Do not store serialized arrays in database fields
mustafau - December 25, 2007 - 22:34
| Project: | FeedAPI |
| Version: | 6.x-1.x-dev |
| Component: | Code |
| Category: | task |
| Priority: | normal |
| Assigned: | Unassigned |
| Status: | active |
Jump to:
Description
I think that parsers and processors fields should be separated from feedapi table to their own respective tables.
feedapi_parsers schema:
|nid|parser|
feedapi_processors schema:
|nid|processor|
Another thing is that settings field can be represented as seperate database fields.

#1
Any thoughts on this issue?
#2
Sure. What are the reasons against storing serialized stuff in DB fields? In Drupal, it's not unique ({variable} table). I see 1 reason: it's harder to set the default values (at the install stage and at the automated tests)
#3
It is much harder for developers to understand the database and hack into it. Searching for feeds with a specific parser, processor or setting becomes impossible.
#4
I think the idea behind {variable} table is different. It is there to store different types of variables in one table.
Storing serialized arrays in database only makes sense if there are small number of arrays to store. For example storing node type settings in {variable} table is acceptable.
#5
The reason why there are arrays in feedapi table is because it was the easiest way of implementing the storage for FeedAPI's setting handling.
Every add on module can expose settings in the feedapi_settings_form() hook - per content type presets and per node storage is handled then by FeedAPI. The method is the following: hook_settings_form() builds a form api array which is stored by FeedAPI by smushing it into the feedapi table's settings field.
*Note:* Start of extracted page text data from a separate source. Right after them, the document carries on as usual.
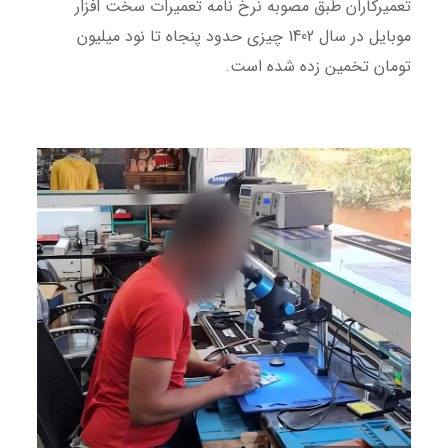
تعمیرکاران طبق مصوبه نرخ نامه تعمیرات سخت افزار
موبایل در سال 1402 چیزی حدود پنجاه تا نود میلیون
تومان تخمین زده شده است.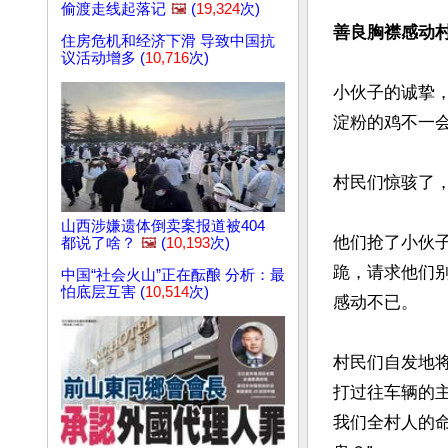
偷渡走线起落记
🖼️
(
19,324
次)
善良胸襟感动
住房危机和经济下滑 导致中国抗
议活动增多 (
10,716
次)
小伙子的诚挚
淀粉的鸡不一会
村民们惊骇了，
山西涉嫌遗体倒卖案报道被404
他们抢了小伙
都说了啥？
🖼️
(
10,193
次)
跪，请求他们
中国“社会火山”正在酝酿 分析：最
怕底层互害 (
10,514
次)
感动不已。

村民们自发地
打过往车辆的
我们全村人的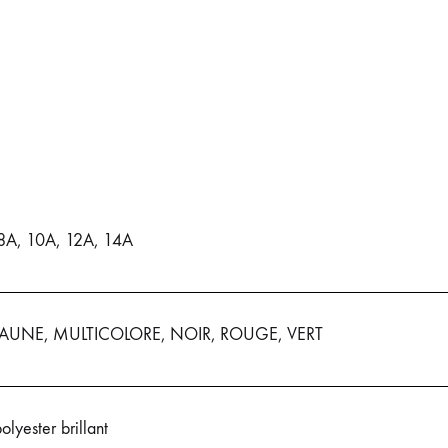
8A, 10A, 12A, 14A
JAUNE, MULTICOLORE, NOIR, ROUGE, VERT
lyester brillant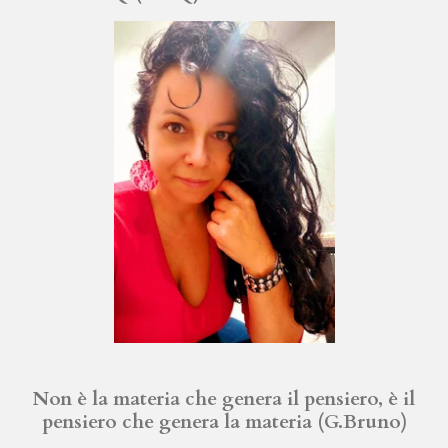
Non è la materia che genera il pensiero,
è il
pensiero che genera la materia (G.Bruno)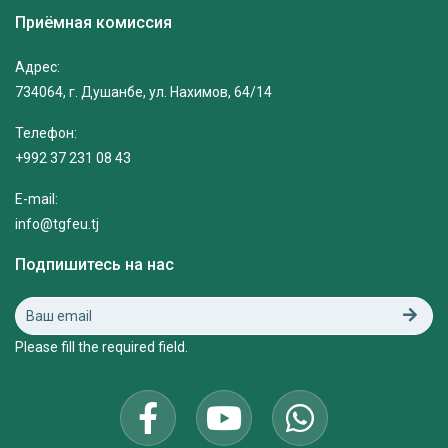
Приёмная комиссия
Адрес:
734064, г. Душанбе, ул. Нахимов, 64/14
Телефон:
+992 37 231 08 43
E-mail:
info@tgfeu.tj
Подпишитесь на нас
Please fill the required field.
This method has two disadvantages:
- it does not seperate data model from UI
- it uses a serialized format that is not searchable and hard to read for humans
but it has one huge advantage:
- it is simple _in comparison_ and pretty robust
If you wouldn't use a serialized array for storing those values, you would have to write a layer that maps arbitrary form input to your storage model and vice versa. That's not trivial, so we took a loop around it.
That said, I would love to simplify and improve this part of FeedAPI. It is hard to understand and sometimes I am not sure whether we actually need such complex settings handling. Thoughts are welcome.
Alex
#6
Dropping per node settings handling from Feed API won't be a serious drawback. When different set of settings are needed one would create another Feed API enabled content type.
#7
#8
What about letting add-on modules to inject their settings form and store their settings variables independently.
Benefits:
* simplify feedapi.module.
* reduce disk space used for {feedapi} table.
* developer friendly
* searchable
* easy to update when settings change (e.g. when an add-on is disabled or uninstalled.)
#9
I'm with mustafau on this. The serialized data is a real drawback to doing batch operations on feeds. Changing a setting on all of a class of feeds is impossible to do at the db level because the settings are buried. There is also duplication of data (url):
select url, settings from feedapi;
| http://zivtech.com/taxonomy/term/6/feed | a:6:{s:11:"feedapi_url";s:39:"http://zivtech.com/taxonomy/term/6/feed";s:17:"refresh_on_create";i:0;
s:15:"update_existing";i:1;s:4:"skip";i:0;s:12:"items_delete";s:1:"0";s:10:"processors";
a:1:{s:12:"feedapi_node";a:4:{s:12:"content_type";s:7:"article";s:9:"node_date";s:4:"feed";
s:7:"promote";s:1:"0";s:8:"x_dedupe";s:0:"";}}}
Robustness is not an argument in favor of serialization and neither is prior art in Drupal. Normalized data wouldn't lead to less robustness, and the prior art for serialization in Drupal (cach, variable as examples) tends towards data that is unique (you never operate on a whole class of variables, and caches never get updated, just read or destroyed). This is a case where normalization could be applied to most of the data, I think. Let processors have their own tables, if they have to.